### [Task directions]
Return the following from the records below: each line, word for word, starting with the line that contains "necesitamos invertir en" and going on through the line that contains "produkt, lecz cały", with nothing outside that range.

### [Data to use]
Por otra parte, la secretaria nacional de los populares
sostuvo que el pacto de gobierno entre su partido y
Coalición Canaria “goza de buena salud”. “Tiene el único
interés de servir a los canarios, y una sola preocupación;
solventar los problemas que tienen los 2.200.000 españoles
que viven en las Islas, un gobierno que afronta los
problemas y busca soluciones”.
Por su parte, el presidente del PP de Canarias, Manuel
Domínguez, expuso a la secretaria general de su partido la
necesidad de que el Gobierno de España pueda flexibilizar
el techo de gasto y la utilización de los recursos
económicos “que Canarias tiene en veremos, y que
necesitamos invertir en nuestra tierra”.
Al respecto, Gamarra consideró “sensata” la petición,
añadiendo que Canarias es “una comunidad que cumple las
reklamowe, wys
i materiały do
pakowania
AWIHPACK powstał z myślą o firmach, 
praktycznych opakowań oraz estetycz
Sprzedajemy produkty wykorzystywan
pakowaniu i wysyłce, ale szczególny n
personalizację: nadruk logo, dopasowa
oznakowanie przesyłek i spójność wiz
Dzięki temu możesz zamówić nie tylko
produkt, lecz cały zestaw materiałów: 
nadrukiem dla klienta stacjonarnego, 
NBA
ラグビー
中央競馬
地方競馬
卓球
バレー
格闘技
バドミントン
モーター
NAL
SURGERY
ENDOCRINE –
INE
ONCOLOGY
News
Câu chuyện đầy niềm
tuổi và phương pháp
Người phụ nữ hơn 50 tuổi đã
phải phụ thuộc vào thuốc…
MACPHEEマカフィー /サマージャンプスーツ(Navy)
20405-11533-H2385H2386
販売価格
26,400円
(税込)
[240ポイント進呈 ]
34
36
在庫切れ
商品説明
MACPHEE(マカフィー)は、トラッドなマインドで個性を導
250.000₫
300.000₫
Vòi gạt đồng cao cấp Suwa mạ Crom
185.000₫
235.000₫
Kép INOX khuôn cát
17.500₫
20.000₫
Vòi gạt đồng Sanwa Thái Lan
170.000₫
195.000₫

### [Answer box]
necesitamos invertir en nuestra tierra”.
Al respecto, Gamarra consideró “sensata” la petición,
añadiendo que Canarias es “una comunidad que cumple las
reklamowe, wys
i materiały do
pakowania
AWIHPACK powstał z myślą o firmach, 
praktycznych opakowań oraz estetycz
Sprzedajemy produkty wykorzystywan
pakowaniu i wysyłce, ale szczególny n
personalizację: nadruk logo, dopasowa
oznakowanie przesyłek i spójność wiz
Dzięki temu możesz zamówić nie tylko
produkt, lecz cały zestaw materiałów: 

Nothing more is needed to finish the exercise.